[GIVEN RECORDS Boundary: Start]

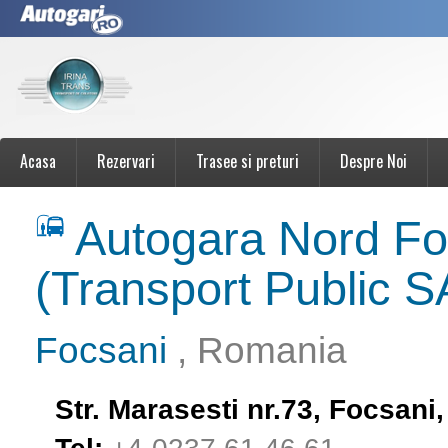
Acasa
Rezervari
Trasee si preturi
Despre Noi
Autogara Nord Fo
(Transport Public S
Focsani
, Romania
Str. Marasesti nr.73, Focsan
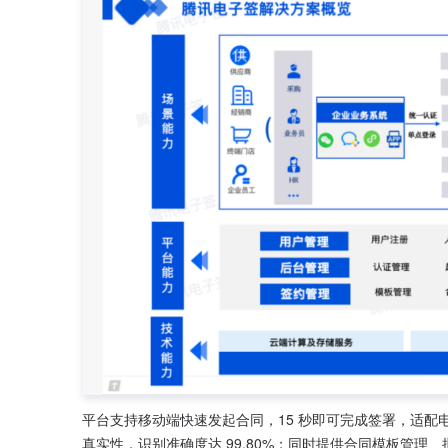
平台支持移动端快速发起合同，15 秒即可完成签署，适
真实性，识别准确度达 99.80%；同时提供合同模板管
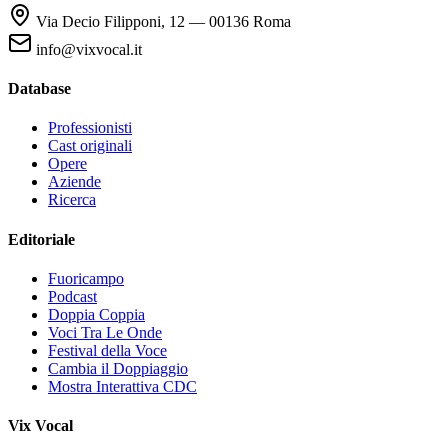
Via Decio Filipponi, 12 — 00136 Roma
info@vixvocal.it
Database
Professionisti
Cast originali
Opere
Aziende
Ricerca
Editoriale
Fuoricampo
Podcast
Doppia Coppia
Voci Tra Le Onde
Festival della Voce
Cambia il Doppiaggio
Mostra Interattiva CDC
Vix Vocal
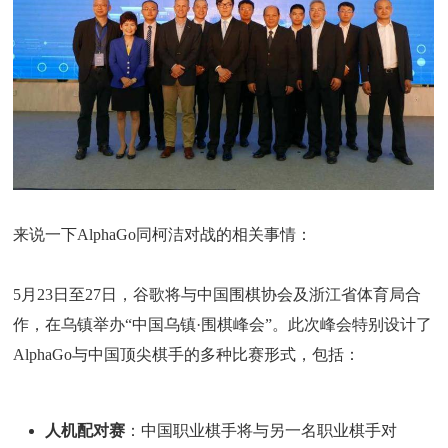
来说一下AlphaGo同柯洁对战的相关事情：
5月23日至27日，谷歌将与中国围棋协会及浙江省体育局合
作，在乌镇举办“中国乌镇·围棋峰会”。此次峰会特别设计了
AlphaGo与中国顶尖棋手的多种比赛形式，包括：
人机配对赛
：中国职业棋手将与另一名职业棋手对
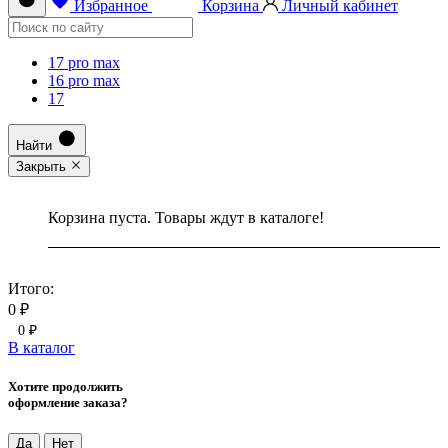
Избранное
Корзина
Личный кабинет
17 pro max
16 pro max
17
Найти
Закрыть
Корзина пуста. Товары ждут в каталоге!
Итого:
0 ₽
0 ₽
В каталог
Хотите продолжить
оформление заказа?
Да
Нет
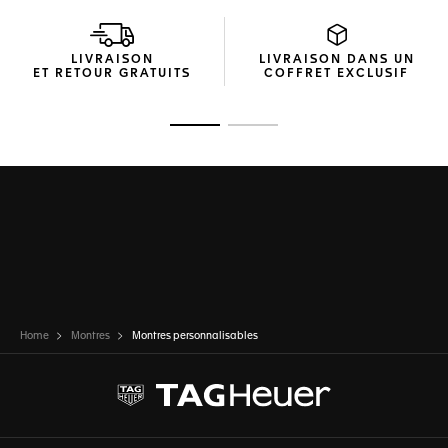
LIVRAISON
LIVRAISON DANS UN
ET RETOUR GRATUITS
COFFRET EXCLUSIF
Ouvrir la diapositive 1
Ouvrir la diapositive 2
Home
Montres
Montres personnalisables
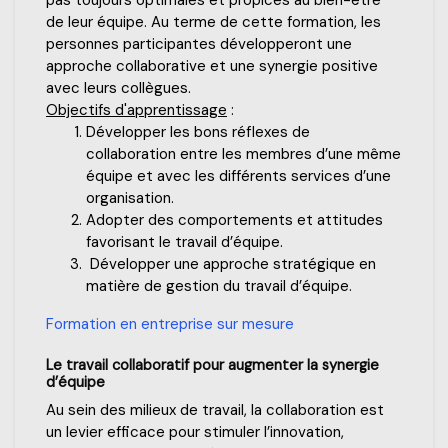
pas toujours optimales et propices au bien-être
de leur équipe. Au terme de cette formation, les
personnes participantes développeront une
approche collaborative et une synergie positive
avec leurs collègues.
Objectifs d'apprentissage
:
Développer les bons réflexes de
collaboration entre les membres d’une même
équipe et avec les différents services d’une
organisation.
Adopter des comportements et attitudes
favorisant le travail d’équipe.
Développer une approche stratégique en
matière de gestion du travail d’équipe.
Formation en entreprise sur mesure
Le travail collaboratif pour augmenter la synergie
d’équipe
Au sein des milieux de travail, la collaboration est
un levier efficace pour stimuler l’innovation,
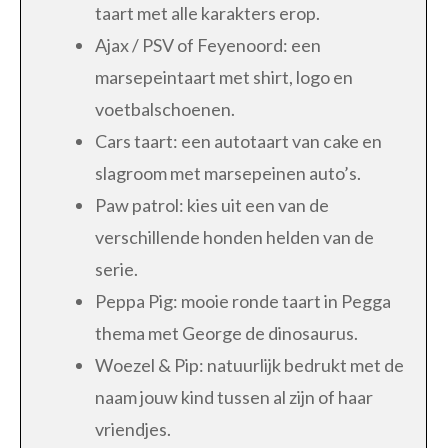
taart met alle karakters erop.
Ajax / PSV of Feyenoord: een
marsepeintaart met shirt, logo en
voetbalschoenen.
Cars taart: een autotaart van cake en
slagroom met marsepeinen auto’s.
Paw patrol: kies uit een van de
verschillende honden helden van de
serie.
Peppa Pig: mooie ronde taart in Pegga
thema met George de dinosaurus.
Woezel & Pip: natuurlijk bedrukt met de
naam jouw kind tussen al zijn of haar
vriendjes.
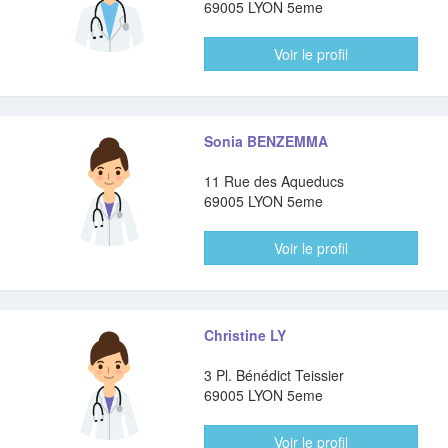
69005 LYON 5eme
Voir le profil
Sonia BENZEMMA
11 Rue des Aqueducs
69005 LYON 5eme
Voir le profil
Christine LY
3 Pl. Bénédict Teissier
69005 LYON 5eme
Voir le profil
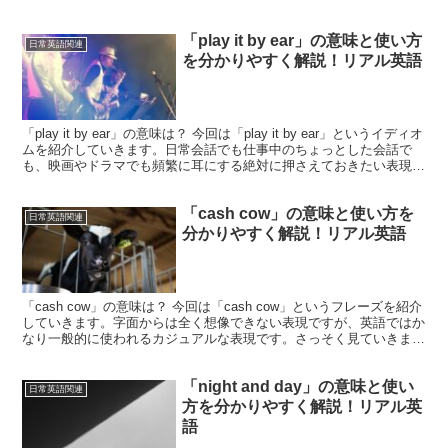
「play it by ear」の意味と使い方
日常英語関連
を分かりやすく解説！リアル英語
「play it by ear」の意味は？ 今回は「play it by ear」というイディオ
ムを紹介していきます。日常会話でも仕事中のちょっとした会話で
も、映画やドラマでも頻繁に耳にする絶対に押さえておきたい表現で
す。それでは始めましょ...
「cash cow」の意味と使い方を
日常英語関連
分かりやすく解説！リアル英語
「cash cow」の意味は？ 今回は「cash cow」というフレーズを紹介
していきます。字面からは全く想像できない表現ですが、英語ではか
なり一般的に使われるカジュアルな表現です。さっそく見ていきまし
ょう！まずは単語を確認、「cash」は...
「night and day」の意味と使い
日常英語関連
方を分かりやすく解説！リアル英
語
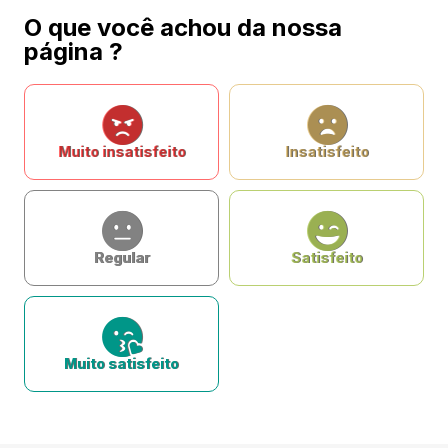
O que você achou da nossa
página ?
Muito insatisfeito
Insatisfeito
Regular
Satisfeito
Muito satisfeito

[GIVEN RECORDS Boundary: End]

◆ **WORK TO COMPLETE**: When you copy the entries above, reproduce each line exactly and leave out any pictures.

◆ **ANSWER**:
Acasa
Rezervari
Trasee si preturi
Despre Noi
Autogara Nord Fo
(Transport Public S
Focsani
, Romania
Str. Marasesti nr.73, Focsan
平台支持移动端快速发起合同，15 秒即可完成签署，适
真实性，识别准确度达 99.80%；同时提供合同模板管
Via Decio Filipponi, 12 — 00136 Roma
info@vixvocal.it
Database
Professionisti
Cast originali
Opere
Aziende
Ricerca
Editoriale
Fuoricampo
Podcast
Doppia Coppia
Voci Tra Le Onde
Festival della Voce
Cambia il Doppiaggio
Mostra Interattiva CDC
Vix Vocal
来说一下AlphaGo同柯洁对战的相关事情：
5月23日至27日，谷歌将与中国围棋协会及浙江省体育局合
作，在乌镇举办“中国乌镇·围棋峰会”。此次峰会特别设计了
AlphaGo与中国顶尖棋手的多种比赛形式，包括：
人机配对赛
：中国职业棋手将与另一名职业棋手对
Избранное
Корзина
Личный кабинет
17 pro max
16 pro max
17
Найти
Закрыть
Корзина пуста. Товары ждут в каталоге!
Итого:
0 ₽
0 ₽
В каталог
Хотите продолжить
оформление заказа?
Да
Нет
LIVRAISON
LIVRAISON DANS UN
ET RETOUR GRATUITS
COFFRET EXCLUSIF
Ouvrir la diapositive 1
Ouvrir la diapositive 2
Home
Montres
Montres personnalisables
pas toujours optimales et propices au bien-être
de leur équipe. Au terme de cette formation, les
personnes participantes développeront une
approche collaborative et une synergie positive
avec leurs collègues.
Objectifs d'apprentissage
:
Développer les bons réflexes de
collaboration entre les membres d’une même
équipe et avec les différents services d’une
organisation.
Adopter des comportements et attitudes
favorisant le travail d’équipe.
Développer une approche stratégique en
matière de gestion du travail d’équipe.
Formation en entreprise sur mesure
Le travail collaboratif pour augmenter la synergie
d’équipe
Au sein des milieux de travail, la collaboration est
un levier efficace pour stimuler l’innovation,
taart met alle karakters erop.
Ajax / PSV of Feyenoord: een
marsepeintaart met shirt, logo en
voetbalschoenen.
Cars taart: een autotaart van cake en
slagroom met marsepeinen auto’s.
Paw patrol: kies uit een van de
verschillende honden helden van de
serie.
Peppa Pig: mooie ronde taart in Pegga
thema met George de dinosaurus.
Woezel & Pip: natuurlijk bedrukt met de
naam jouw kind tussen al zijn of haar
vriendjes.
69005 LYON 5eme
Voir le profil
Sonia BENZEMMA
11 Rue des Aqueducs
69005 LYON 5eme
Voir le profil
Christine LY
3 Pl. Bénédict Teissier
69005 LYON 5eme
Voir le profil
「play it by ear」の意味と使い方
日常英語関連
を分かりやすく解説！リアル英語
「play it by ear」の意味は？ 今回は「play it by ear」というイディオ
ムを紹介していきます。日常会話でも仕事中のちょっとした会話で
も、映画やドラマでも頻繁に耳にする絶対に押さえておきたい表現で
す。それでは始めましょ...
「cash cow」の意味と使い方を
日常英語関連
分かりやすく解説！リアル英語
「cash cow」の意味は？ 今回は「cash cow」というフレーズを紹介
していきます。字面からは全く想像できない表現ですが、英語ではか
なり一般的に使われるカジュアルな表現です。さっそく見ていきまし
ょう！まずは単語を確認、「cash」は...
「night and day」の意味と使い
日常英語関連
方を分かりやすく解説！リアル英
語
O que você achou da nossa
página ?
Muito insatisfeito
Insatisfeito
Regular
Satisfeito
Muito satisfeito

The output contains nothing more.